You can reproduce my "problem" with the Farseer XNA Sample app. Modify the simple sample 4 to let the pyramid consist of 140 instead of 14 blocks and in the pyramid prefab change the size of the rectangles to 0.125f instead of 0.5f ( so it fits into the scene ). This is a lagfest on my computer but probably would be piece of cake in my libGDX native Box2D app.
So what do i want from you? Please could you verify that when you change simple sample 4 to something between 100 and 300 rectangles, that you also have a LAGFEST or tell me how many bodies you could spawn. Then, if you can spawn more than 2000, please try to help me to change my implementation (which is identical to original box2d except for the slight differences of using the factories etc. ).
Also please dont ask why i want 4000 dynamic bodies ( this is just for testing purposes ). This is not the question. The question is why farseer it 10 times slower than native box2d or what could be the reason that i am having these problems.

All running .net 4 ( farseer 3.5 ) or java 7 x64 server compiler ( dont know the box2d version, newest libgdx )
Computers:
  1. Win xp
    http://en.wikipedia.org/wiki/Samsung_NC10
  2. win vista
    core i7 920 ( first generation i7 )
    6gb ram
    nvidia gtx 560
  3. win 7
    Intel® Core™2 Quad Processor Q6600
    4 gb ram
    nvidia gtx 560
Code:

// Physics2D is just a wrapper class that wraps the body with some additional information
public Physics2D GetPhysics(Vector2 origin, Shape worldScaledShape)
    {
        origin = origin * WorldScale;

        Physics2D physics = this.GetComponent();
        physics.Body = BodyFactory.CreateBody(World, physics);
        physics.Body.LinearDamping = 0.1f;
        physics.Body.AngularDamping = 0.1f;
        physics.Body.SleepingAllowed = true;
        physics.Body.IsStatic = false;
        physics.Body.BodyType = BodyType.Dynamic;
        physics.Body.Enabled = true;
        physics.Body.Position = origin;
        physics.Body.IsBullet = false;
        var fix = physics.Body.CreateFixture(worldScaledShape, physics);
        fix.Restitution = 1;
        fix.Friction = 0.1f;
        physics.AABBSize = GetAABBSize(worldScaledShape);
        // because AABBSize is in box2d scale we need to normalize it back
        // its only used for drawing
        return physics;
    }
// stepping method, usual business
public override void Process(Microsoft.Xna.Framework.GameTime gameTime)
    {
        World.Step((float)gameTime.ElapsedGameTime.TotalSeconds);
    }
// factory method that spawns balls. There the GetPhysics method is called
public Entity GetCircularBall(float originX, float originY, float radius)
    {
        Entity e = new Entity();
        var tex = engine.Content.Load<Texture2D>(GlobalValues.BallTexture);
        var drawable = renderer.GetActorDrawable(tex, null, Color.OrangeRed, 1);
        var phys = physics.GetPhysics(new Vector2(originX,originY), physics.CreateCircular(radius));
        var actor = actors.GetActor(phys, drawable);
        e.AddComponent(drawable);
        e.AddComponent(phys);
        e.AddComponent(actor);
        return e;
    }
The world is scaled by a factor so the balls size lies between 0.1 and 10

I also would like to say that i program for about 12 years and that i usually know what i am doing. Also my libgdx native box2d version is running like a charm. So either i am just overlooking something or c# jit doesn't compile to "good optimized" native code or maybe i found a performance bug in Farseer. I'm tending to number 2 as my other tests show that C# is just unreasonable slow compared to c++ or java -server compiler.

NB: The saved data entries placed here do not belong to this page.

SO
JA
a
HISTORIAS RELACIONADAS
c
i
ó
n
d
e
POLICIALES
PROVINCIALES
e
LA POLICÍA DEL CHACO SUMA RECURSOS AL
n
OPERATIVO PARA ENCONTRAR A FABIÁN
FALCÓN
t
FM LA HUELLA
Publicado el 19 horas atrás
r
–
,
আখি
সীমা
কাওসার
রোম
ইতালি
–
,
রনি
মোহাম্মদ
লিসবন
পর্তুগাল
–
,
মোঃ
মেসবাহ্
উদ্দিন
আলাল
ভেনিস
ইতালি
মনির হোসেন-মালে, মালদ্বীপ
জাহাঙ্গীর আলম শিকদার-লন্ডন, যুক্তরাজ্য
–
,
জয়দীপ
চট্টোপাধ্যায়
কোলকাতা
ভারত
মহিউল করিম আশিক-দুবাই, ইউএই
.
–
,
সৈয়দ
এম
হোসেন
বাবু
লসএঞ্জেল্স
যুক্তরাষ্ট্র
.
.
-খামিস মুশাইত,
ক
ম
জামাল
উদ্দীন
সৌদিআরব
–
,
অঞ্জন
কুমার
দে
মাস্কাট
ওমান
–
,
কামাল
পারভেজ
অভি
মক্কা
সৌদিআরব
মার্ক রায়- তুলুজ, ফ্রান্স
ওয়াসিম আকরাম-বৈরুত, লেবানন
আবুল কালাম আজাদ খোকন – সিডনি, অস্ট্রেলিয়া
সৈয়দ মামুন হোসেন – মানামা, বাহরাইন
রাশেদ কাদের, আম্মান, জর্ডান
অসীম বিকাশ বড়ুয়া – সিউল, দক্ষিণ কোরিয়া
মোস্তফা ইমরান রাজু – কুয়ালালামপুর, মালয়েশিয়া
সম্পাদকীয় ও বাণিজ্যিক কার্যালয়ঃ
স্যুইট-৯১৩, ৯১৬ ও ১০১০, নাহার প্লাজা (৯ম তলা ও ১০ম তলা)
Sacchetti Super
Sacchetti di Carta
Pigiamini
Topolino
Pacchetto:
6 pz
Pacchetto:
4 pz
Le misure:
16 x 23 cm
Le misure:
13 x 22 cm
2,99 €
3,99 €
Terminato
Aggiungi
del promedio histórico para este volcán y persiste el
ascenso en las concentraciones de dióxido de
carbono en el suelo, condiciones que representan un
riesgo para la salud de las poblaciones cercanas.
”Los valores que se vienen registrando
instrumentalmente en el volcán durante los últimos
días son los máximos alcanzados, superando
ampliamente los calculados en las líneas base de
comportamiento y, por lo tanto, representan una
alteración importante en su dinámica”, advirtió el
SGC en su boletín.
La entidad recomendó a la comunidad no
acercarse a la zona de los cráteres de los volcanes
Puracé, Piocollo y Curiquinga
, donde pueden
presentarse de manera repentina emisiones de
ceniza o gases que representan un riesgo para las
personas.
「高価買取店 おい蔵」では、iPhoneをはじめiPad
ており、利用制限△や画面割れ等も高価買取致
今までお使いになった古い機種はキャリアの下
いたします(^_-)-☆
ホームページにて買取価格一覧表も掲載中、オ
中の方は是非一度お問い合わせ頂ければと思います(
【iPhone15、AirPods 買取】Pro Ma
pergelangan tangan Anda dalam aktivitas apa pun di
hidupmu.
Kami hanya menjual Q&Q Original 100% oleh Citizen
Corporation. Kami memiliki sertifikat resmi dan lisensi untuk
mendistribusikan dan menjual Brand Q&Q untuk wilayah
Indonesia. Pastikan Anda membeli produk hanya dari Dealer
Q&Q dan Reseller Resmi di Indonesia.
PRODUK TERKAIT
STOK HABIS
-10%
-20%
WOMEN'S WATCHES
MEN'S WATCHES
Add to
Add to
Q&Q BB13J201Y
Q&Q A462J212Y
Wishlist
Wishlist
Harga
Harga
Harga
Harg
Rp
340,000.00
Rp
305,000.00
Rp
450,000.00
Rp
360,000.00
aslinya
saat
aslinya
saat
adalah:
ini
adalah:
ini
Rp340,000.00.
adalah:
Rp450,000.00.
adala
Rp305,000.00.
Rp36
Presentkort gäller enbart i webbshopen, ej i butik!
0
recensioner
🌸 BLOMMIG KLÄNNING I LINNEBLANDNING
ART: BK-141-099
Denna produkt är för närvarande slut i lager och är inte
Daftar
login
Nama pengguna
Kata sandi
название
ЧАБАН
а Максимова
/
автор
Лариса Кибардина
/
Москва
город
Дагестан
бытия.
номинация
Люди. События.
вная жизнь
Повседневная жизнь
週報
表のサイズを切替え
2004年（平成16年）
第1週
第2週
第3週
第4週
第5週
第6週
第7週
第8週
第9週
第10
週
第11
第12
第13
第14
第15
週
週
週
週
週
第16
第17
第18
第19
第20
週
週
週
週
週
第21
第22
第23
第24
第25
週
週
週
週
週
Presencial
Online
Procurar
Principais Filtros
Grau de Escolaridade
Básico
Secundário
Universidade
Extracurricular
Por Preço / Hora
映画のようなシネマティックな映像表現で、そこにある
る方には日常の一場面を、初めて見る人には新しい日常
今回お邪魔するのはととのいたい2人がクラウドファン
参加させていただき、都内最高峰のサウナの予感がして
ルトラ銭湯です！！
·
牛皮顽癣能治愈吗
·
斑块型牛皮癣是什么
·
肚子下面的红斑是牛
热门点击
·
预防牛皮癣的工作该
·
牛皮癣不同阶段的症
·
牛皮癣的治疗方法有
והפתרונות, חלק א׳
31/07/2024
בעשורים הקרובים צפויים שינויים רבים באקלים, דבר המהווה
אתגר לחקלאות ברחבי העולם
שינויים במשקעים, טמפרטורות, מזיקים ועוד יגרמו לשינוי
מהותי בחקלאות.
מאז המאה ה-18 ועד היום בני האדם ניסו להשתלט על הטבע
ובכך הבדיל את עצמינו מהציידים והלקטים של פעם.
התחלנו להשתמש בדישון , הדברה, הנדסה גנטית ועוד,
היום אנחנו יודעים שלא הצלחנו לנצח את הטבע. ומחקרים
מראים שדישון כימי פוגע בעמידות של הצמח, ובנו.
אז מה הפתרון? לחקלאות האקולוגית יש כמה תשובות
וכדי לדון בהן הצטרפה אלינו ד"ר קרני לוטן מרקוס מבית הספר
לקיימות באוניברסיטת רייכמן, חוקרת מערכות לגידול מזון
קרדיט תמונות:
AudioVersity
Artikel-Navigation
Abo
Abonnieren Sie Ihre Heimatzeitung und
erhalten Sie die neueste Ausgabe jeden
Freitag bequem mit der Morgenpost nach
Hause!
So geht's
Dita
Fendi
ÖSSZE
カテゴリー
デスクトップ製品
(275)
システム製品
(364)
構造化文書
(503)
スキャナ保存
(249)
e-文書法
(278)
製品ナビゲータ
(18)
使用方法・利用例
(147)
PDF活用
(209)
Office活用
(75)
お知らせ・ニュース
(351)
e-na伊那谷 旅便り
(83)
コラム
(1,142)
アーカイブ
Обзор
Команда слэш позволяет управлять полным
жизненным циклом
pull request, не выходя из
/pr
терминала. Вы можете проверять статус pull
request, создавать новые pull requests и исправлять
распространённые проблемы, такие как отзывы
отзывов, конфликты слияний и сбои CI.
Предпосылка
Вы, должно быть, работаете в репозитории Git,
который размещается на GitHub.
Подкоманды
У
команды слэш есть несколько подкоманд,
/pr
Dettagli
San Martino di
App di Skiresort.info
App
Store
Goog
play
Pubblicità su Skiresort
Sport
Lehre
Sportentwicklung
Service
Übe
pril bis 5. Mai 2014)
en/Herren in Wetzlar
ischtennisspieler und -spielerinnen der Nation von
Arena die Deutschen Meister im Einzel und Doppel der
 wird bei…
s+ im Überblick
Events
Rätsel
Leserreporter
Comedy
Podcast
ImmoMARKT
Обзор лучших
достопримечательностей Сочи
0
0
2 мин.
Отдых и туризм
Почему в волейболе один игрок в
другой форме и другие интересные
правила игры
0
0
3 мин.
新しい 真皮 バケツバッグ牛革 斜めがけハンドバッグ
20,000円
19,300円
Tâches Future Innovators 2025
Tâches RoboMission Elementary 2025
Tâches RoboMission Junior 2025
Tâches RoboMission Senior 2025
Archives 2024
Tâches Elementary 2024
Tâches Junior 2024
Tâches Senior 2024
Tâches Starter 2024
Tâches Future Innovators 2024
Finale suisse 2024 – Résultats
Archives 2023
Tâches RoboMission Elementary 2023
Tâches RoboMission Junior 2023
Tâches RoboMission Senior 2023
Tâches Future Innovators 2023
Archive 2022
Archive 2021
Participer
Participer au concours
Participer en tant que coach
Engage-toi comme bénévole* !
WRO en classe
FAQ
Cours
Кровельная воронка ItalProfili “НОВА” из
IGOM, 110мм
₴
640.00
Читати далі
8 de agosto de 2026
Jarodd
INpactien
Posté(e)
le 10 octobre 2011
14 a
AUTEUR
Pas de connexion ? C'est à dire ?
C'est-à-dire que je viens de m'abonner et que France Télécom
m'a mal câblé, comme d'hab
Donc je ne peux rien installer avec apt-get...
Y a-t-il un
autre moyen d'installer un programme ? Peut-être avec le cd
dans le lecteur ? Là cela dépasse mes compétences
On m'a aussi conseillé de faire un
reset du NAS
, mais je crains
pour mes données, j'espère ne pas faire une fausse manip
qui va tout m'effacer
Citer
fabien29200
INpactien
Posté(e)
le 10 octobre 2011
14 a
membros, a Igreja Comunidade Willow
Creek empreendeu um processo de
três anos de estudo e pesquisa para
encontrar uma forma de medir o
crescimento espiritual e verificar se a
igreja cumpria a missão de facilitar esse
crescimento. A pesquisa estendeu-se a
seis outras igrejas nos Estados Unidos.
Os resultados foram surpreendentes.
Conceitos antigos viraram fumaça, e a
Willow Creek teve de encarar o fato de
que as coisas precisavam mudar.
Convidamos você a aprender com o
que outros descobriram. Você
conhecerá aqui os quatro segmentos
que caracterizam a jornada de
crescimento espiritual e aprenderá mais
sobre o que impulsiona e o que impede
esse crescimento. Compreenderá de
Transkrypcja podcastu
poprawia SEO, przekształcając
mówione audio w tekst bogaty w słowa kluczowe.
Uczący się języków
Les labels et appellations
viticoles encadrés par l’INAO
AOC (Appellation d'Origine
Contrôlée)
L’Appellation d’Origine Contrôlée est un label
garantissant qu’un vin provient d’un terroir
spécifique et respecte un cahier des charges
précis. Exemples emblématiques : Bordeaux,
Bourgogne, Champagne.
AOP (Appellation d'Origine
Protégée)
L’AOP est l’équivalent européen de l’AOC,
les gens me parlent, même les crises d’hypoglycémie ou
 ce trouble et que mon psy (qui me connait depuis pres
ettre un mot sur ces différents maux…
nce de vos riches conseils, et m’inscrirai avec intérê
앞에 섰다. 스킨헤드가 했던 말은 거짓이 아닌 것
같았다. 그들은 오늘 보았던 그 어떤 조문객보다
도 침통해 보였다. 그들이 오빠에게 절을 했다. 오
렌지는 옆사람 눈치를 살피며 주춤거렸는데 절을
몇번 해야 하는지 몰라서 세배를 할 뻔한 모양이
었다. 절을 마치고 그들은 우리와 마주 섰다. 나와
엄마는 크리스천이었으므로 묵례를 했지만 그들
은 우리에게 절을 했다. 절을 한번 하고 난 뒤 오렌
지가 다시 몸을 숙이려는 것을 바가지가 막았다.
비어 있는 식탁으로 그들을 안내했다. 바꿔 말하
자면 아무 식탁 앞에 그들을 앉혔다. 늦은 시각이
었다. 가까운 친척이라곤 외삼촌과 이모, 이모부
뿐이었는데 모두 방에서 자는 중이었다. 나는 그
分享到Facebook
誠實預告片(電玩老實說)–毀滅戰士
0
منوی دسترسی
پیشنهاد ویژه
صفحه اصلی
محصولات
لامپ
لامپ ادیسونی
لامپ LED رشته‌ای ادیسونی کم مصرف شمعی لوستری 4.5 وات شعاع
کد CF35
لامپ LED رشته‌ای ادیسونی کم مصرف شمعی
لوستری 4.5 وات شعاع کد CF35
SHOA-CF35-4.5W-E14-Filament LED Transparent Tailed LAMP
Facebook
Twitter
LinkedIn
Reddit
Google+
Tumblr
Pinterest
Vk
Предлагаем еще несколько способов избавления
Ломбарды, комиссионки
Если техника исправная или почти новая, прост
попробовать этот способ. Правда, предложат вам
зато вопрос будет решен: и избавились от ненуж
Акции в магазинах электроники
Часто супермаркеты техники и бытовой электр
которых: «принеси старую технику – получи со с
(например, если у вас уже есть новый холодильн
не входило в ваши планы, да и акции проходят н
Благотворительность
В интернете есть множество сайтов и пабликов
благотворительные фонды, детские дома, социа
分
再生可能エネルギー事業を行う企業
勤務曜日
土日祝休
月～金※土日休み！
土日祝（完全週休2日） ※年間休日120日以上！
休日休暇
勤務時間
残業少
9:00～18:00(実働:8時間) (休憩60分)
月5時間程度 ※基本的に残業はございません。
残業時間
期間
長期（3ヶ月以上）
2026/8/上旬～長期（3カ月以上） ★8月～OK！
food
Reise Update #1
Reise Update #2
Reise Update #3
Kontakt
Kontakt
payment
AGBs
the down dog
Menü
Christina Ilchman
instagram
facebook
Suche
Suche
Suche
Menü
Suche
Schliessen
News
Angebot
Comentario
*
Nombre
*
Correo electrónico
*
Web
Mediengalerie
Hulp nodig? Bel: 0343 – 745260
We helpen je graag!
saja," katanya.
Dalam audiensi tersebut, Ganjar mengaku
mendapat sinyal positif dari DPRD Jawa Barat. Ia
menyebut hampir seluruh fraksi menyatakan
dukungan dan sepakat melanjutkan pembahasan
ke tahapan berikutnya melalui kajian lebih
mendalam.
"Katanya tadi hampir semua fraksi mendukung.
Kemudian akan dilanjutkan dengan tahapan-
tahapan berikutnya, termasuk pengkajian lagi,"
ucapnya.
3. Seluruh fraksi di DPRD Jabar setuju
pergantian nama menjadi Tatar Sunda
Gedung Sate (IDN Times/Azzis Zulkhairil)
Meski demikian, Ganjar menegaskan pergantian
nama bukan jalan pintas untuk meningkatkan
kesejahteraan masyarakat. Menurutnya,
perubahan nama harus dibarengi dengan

Edit: Besides all that i also converted my java app with ikvm to a .net app and it then has the same speed as the java app. This could also mean that farseer isn't as fast as native box2D because essentially libgdx uses JNI all over the place to use box2d and i would assume that ikvm uses P/Invoke to do the same then and that the problem then really is that native code runs fast but c# managed code is the heck slower
Feb 18, 2014 at 1:53 PM
To make it clear: This is just kind of a "sanity" check. Maybe someone can just test if he/she can spawn something like 2000 dynamic bodies ( with one circle fixture ) and move them all simultanously and tell me the time in ms that the World.Step method needed.
Feb 19, 2014 at 11:32 AM
I ran a few test on the stacked obj sample with different number of bodies. I switched off the IsFixedTimeStep flag to get proper timings.
I also enabled the Debug perfomance panel in the LoadContent() of PhysicsGameScreen:
EnableOrDisableFlag(DebugViewFlags.DebugPanel); and
EnableOrDisableFlag(DebugViewFlags.PerformanceGraph);

With 2000 bodies, It took 1000 to 4000ms in the first moments when the pyramid collapsed. I found that for a first guess, the total time Wold.Step takes is roughly proportial to the number of contacts, with about 0.01ms per contact. That means to stay below already unstable 16ms per frame, you shouldn't top 1600 contacts at once. This was achieved with 100 bodies, which is in line with Nogiax's numbers.
I can't quite believe that Box2D can handle 4000 bodies with 50ms at the same amount of contacts, can you check the contacts there and report back?

I could think of some reasons why there may be such a performance gap.
1: There could be major differences in some of the important algorithms. Maybe one of the developers can judge if this is the case.
2: One may could tweak the settings of FPE in some way that is applicable to a massive multiple body scenario. I played around with some of the settings (VelocityIterations, PositionIterations, ContinuousPhysics, MaxSubSteps), but I got only little impact on the performance and lost 'proper' (visual) physical behavior.
3: C# is to blame, as Nogiax already mentioned.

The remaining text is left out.